Essentially, this option was granted for additional in-person care for patients in acute care facilities during the COVID-19 pandemic, with Rhode Island later receiving approval through an 1115 demonstration to make the change permanent.

Home and Community Based Services (HCBS) providers can now step in and provide care that would not otherwise be part of a hospital’s care plan. For example, certain individuals may have needs that hospital staff cannot respond to, such as dementia or other behavioral challenges, Damon Terzaghi — the director of Medicaid advocacy at NAHC — told Home Health Care News.

This is one reason why IDD providers and advocacy groups in particular pushed for such changes during the height of the pandemic. Eventually the option was included in the CARES Act.

The better care patients can receive in the acute setting, the better. More specifically, the more care they can receive tailored to their specific needs, the better.

Home care providers can step in now and improve the level of care and comfort for patients in Rhode Island.

“The real drive of this policy is to make things easier for participants,” Terzaghi said.

He gave some examples. Take an older adult with dementia who broke his hip and was hospitalized. The cognitive problems can create challenges that hospital staff cannot handle, potentially leading to poorer health outcomes for the patient. At this time, behavioral health care or personal care could be provided by an outside home care agency.

Providers would not provide the care the hospital is already obligated to provide, but would instead expand care plans for these types of individuals.

“Having a caregiver who is perhaps a little more trusted — or who is familiar with their own routines, nuances or the specifics of their behavior — would be extremely valuable in mitigating potential adverse events,” Terzaghi said. “Helping the individual calm down, making sure their needs are being taken care of, things like that.
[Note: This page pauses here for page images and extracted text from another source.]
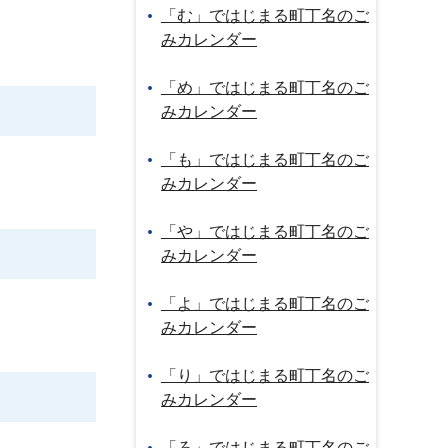
「む」ではじまる町丁名のご
みカレンダー
「め」ではじまる町丁名のご
みカレンダー
「も」ではじまる町丁名のご
みカレンダー
「や」ではじまる町丁名のご
みカレンダー
「よ」ではじまる町丁名のご
みカレンダー
「り」ではじまる町丁名のご
みカレンダー
「ろ」ではじまる町丁名のご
And then the fact that that person is in the hospital helps make that transition back into the community quicker and smoother.”

Popularization of the concept

Rhode Island is a pioneer in adopting Medicaid-funded personal care services in the acute care setting, but it is likely that other states will adopt it as positive outcome data emerges as a result of the change.
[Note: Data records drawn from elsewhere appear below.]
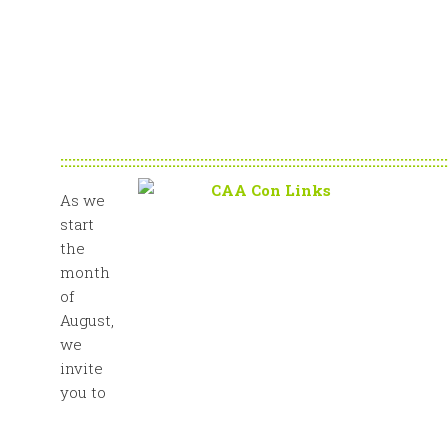
:::::::::::::::::::::::::::::::::::::::::::::::::::::::::::::::::::::::::::::::::::::::::::::::::
As we
start
the
month
of
August,
we
invite
you to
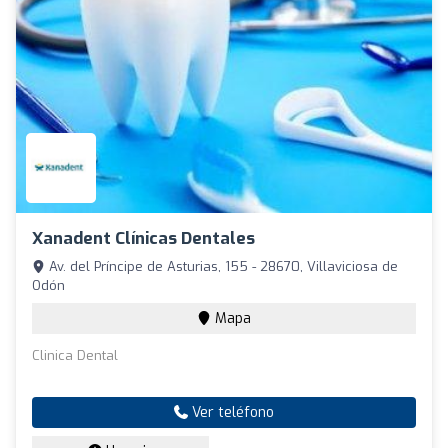
Xanadent Clínicas Dentales
Av. del Príncipe de Asturias, 155 - 28670, Villaviciosa de
Odón
Mapa
Clinica Dental
Ver teléfono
“If one state makes an innovation and has a good experience with it – meaning there is good cost-effectiveness associated with it – other states adopt it,” says Darby Anderson, executive vice president and chief government relations officer at Addus HomeCare Corp. (Nasdaq: ADUS). ), said HHCN. “These days, it’s the state Medicaid directors who are talking, as well as the more programmatic people who are involved in the programs.”
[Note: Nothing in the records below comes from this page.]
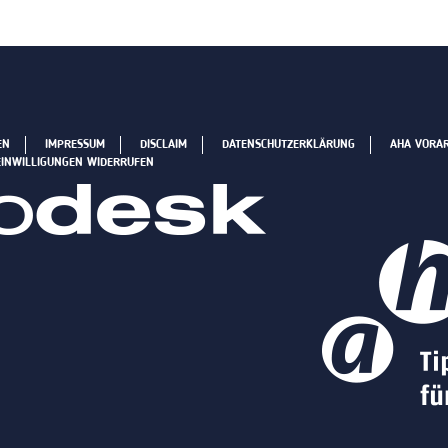
EN
IMPRESSUM
DISCLAIM
DATENSCHUTZERKLÄRUNG
AHA VORA
EINWILLIGUNGEN WIDERRUFEN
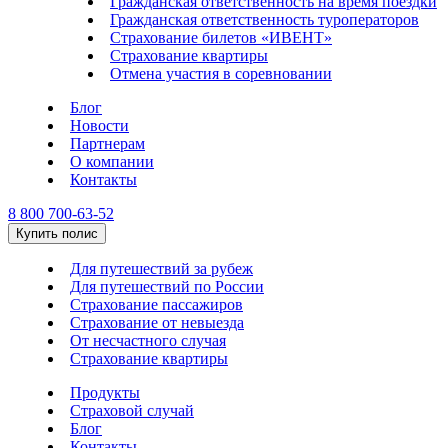
Гражданская ответственность на время поездки
Гражданская ответственность туроператоров
Страхование билетов «ИВЕНТ»
Страхование квартиры
Отмена участия в соревновании
Блог
Новости
Партнерам
О компании
Контакты
8 800 700-63-52
Купить полис
Для путешествий за рубеж
Для путешествий по России
Страхование пассажиров
Страхование от невыезда
От несчастного случая
Страхование квартиры
Продукты
Страховой случай
Блог
Контакты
If more states were to adopt this flexibility, it would be a huge benefit for patients. But it would also provide a tailwind for providers and payers, although to what extent remains unclear.

Anderson believes flexibility is already worth advocating for, but doesn’t yet see a direct path to increased business for HCBS providers.

But symbolically, further adoption would be a win for the HCBS provider community. There are also additional benefits to providers’ care plans, Terzaghi said.

“This increases predictability and increases the ability of providers to create a schedule and assume that even if that person ends up being hospitalized for some reason, we don’t have to look at reassignment hours,” he said. “It’s a lot more predictable for everyone across the board. I think it’s definitely beneficial for providers. I think it will increase predictability and potentially lead to some increase in sales as well.”

With the flexibility implemented, the next step is to wait and see how things pan out for Rhode Island.

If HCBS providers, patients, and hospitals all benefit—through better outcomes and perhaps some cost savings—it could spark some kind of change across the country.

“What results have we seen? “Has the provision of these services ultimately demonstrated benefits to individuals, providers and the state?” said Terzaghi. “And if so, will this become widespread across the country and remain permanent? I think these are really important questions to explore further.”